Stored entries

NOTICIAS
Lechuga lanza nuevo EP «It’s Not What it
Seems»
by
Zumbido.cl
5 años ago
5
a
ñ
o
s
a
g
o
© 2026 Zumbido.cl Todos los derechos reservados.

* * *

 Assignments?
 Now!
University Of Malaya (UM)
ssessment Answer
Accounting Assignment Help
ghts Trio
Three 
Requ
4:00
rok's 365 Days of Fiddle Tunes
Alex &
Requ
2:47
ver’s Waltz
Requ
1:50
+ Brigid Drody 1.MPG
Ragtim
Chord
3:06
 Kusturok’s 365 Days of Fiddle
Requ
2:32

**REQUIREMENT:** Find how many lines in the entries above use the word "Zumbido". Write the number alone.

**ANSWER:** 2